▶ **INFORMATION GIVEN**
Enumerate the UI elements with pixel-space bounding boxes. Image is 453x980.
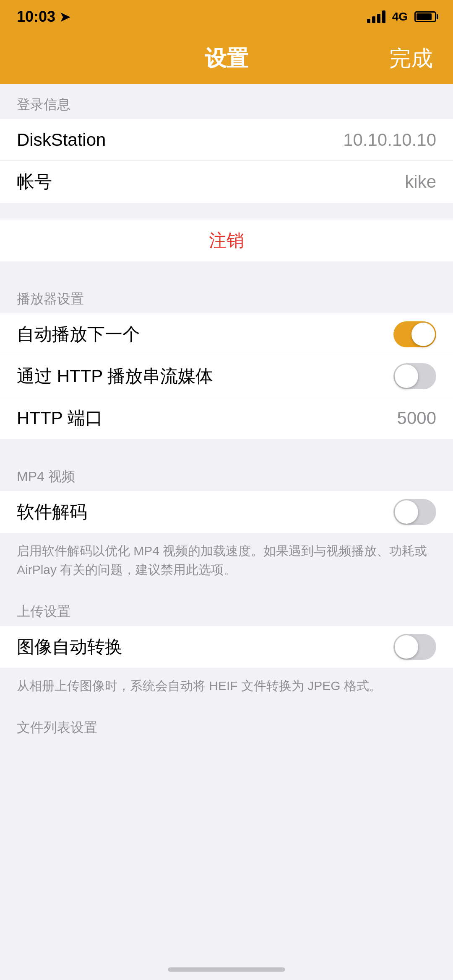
home-indicator [168,967,285,972]
done-button[interactable]: 完成 [389,44,433,73]
http-port-row[interactable]: HTTP 端口 5000 [0,397,453,439]
signal-bar-2 [372,16,375,23]
player-settings-body: 自动播放下一个 通过 HTTP 播放串流媒体 HTTP 端口 5000 [0,313,453,439]
diskstation-row[interactable]: DiskStation 10.10.10.10 [0,119,453,161]
time-label: 10:03 [17,8,55,26]
image-description: 从相册上传图像时，系统会自动将 HEIF 文件转换为 JPEG 格式。 [0,668,453,707]
mp4-description: 启用软件解码以优化 MP4 视频的加载速度。如果遇到与视频播放、功耗或 AirP… [0,533,453,591]
login-info-body: DiskStation 10.10.10.10 帐号 kike [0,119,453,203]
software-decode-row: 软件解码 [0,491,453,533]
mp4-video-body: 软件解码 [0,491,453,533]
page-title: 设置 [205,44,248,73]
http-stream-label: 通过 HTTP 播放串流媒体 [17,365,213,388]
spacer-2 [0,261,453,278]
nav-bar: 设置 完成 [0,34,453,84]
diskstation-value: 10.10.10.10 [343,130,436,150]
signal-bar-4 [382,10,385,23]
auto-play-toggle[interactable] [393,321,436,347]
software-decode-toggle-knob [395,500,418,524]
image-auto-convert-toggle[interactable] [393,634,436,660]
battery-fill [417,13,432,20]
signal-bar-3 [377,14,380,23]
location-icon: ➤ [60,10,70,24]
signal-bar-1 [367,19,370,23]
spacer-1 [0,203,453,220]
login-info-section: 登录信息 DiskStation 10.10.10.10 帐号 kike [0,84,453,203]
software-decode-label: 软件解码 [17,500,87,524]
logout-section: 注销 [0,220,453,261]
diskstation-label: DiskStation [17,130,106,150]
http-stream-toggle[interactable] [393,363,436,389]
image-auto-convert-toggle-knob [395,635,418,659]
player-settings-section: 播放器设置 自动播放下一个 通过 HTTP 播放串流媒体 HTTP 端口 500… [0,278,453,439]
software-decode-toggle[interactable] [393,499,436,525]
logout-label[interactable]: 注销 [209,229,244,252]
account-label: 帐号 [17,170,52,194]
status-time: 10:03 ➤ [17,8,70,26]
mp4-video-header: MP4 视频 [0,456,453,491]
login-info-header: 登录信息 [0,84,453,119]
upload-settings-section: 上传设置 图像自动转换 从相册上传图像时，系统会自动将 HEIF 文件转换为 J… [0,591,453,707]
signal-bars [367,10,385,23]
player-settings-header: 播放器设置 [0,278,453,313]
file-list-settings-section: 文件列表设置 [0,707,453,742]
image-auto-convert-label: 图像自动转换 [17,635,122,659]
logout-row[interactable]: 注销 [0,220,453,261]
http-stream-toggle-knob [395,365,418,388]
auto-play-row: 自动播放下一个 [0,313,453,355]
status-bar: 10:03 ➤ 4G [0,0,453,34]
auto-play-toggle-knob [411,323,435,346]
http-port-value: 5000 [397,408,436,428]
image-auto-convert-row: 图像自动转换 [0,626,453,668]
account-value: kike [405,172,436,192]
mp4-video-section: MP4 视频 软件解码 启用软件解码以优化 MP4 视频的加载速度。如果遇到与视… [0,456,453,591]
upload-settings-body: 图像自动转换 [0,626,453,668]
auto-play-label: 自动播放下一个 [17,323,140,346]
account-row[interactable]: 帐号 kike [0,161,453,203]
battery-icon [414,11,436,22]
spacer-3 [0,439,453,456]
http-stream-row: 通过 HTTP 播放串流媒体 [0,355,453,397]
upload-settings-header: 上传设置 [0,591,453,626]
status-icons: 4G [367,10,436,23]
http-port-label: HTTP 端口 [17,406,103,430]
network-label: 4G [392,10,408,23]
file-list-settings-header: 文件列表设置 [0,707,453,742]
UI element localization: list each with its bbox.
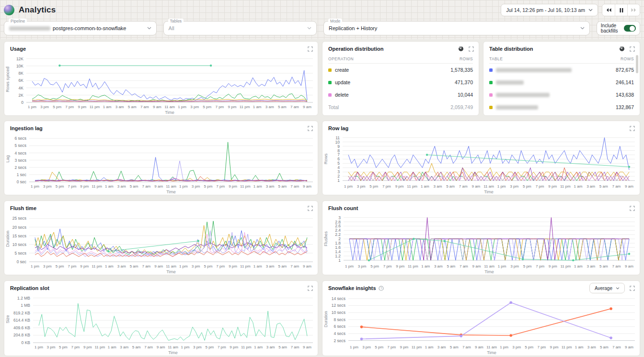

▶ **WORK INSTRUCTION**
Looking at the data above, show all lines where the word "with" occurs.

▶ **RESULT OF THIS EXERCISE**
Enumerate the UI elements with pixel-space bounding boxes. Image is 453x980.
UI element localization: list each with its bbox.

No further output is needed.